- **What is required**:
Each line of the entries that mentions the string "своих" needs to be reported.

Collected data
--------------------------------------------------

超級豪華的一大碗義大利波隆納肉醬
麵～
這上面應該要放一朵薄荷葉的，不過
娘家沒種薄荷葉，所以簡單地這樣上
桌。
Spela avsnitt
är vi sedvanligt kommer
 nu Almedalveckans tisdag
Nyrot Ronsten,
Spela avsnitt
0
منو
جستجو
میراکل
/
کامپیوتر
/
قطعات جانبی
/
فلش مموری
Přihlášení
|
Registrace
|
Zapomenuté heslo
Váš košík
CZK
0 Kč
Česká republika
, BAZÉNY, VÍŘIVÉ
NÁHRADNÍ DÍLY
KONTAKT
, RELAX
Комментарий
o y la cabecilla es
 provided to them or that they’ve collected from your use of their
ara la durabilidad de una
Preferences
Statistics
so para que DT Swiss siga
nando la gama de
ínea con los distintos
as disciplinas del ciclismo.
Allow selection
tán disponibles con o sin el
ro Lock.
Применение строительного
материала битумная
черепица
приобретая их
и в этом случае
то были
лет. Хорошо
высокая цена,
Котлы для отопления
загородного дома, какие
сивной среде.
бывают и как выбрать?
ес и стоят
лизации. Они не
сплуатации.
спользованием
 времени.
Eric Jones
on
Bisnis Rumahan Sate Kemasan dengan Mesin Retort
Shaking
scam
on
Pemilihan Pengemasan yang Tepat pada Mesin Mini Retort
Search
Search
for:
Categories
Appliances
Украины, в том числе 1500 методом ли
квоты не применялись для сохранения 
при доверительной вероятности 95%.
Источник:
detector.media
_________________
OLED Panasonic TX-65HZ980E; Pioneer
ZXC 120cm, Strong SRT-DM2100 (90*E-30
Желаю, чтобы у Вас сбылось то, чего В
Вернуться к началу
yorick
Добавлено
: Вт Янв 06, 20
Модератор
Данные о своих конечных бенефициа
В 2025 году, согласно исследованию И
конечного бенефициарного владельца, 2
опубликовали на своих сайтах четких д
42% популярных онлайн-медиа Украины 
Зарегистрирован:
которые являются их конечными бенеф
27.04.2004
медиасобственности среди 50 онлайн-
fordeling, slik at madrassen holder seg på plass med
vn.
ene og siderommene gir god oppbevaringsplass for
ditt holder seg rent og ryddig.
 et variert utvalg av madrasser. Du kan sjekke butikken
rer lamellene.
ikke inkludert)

--------------------------------------------------

- **Result for this exercise**:
Данные о своих конечных бенефициа
опубликовали на своих сайтах четких д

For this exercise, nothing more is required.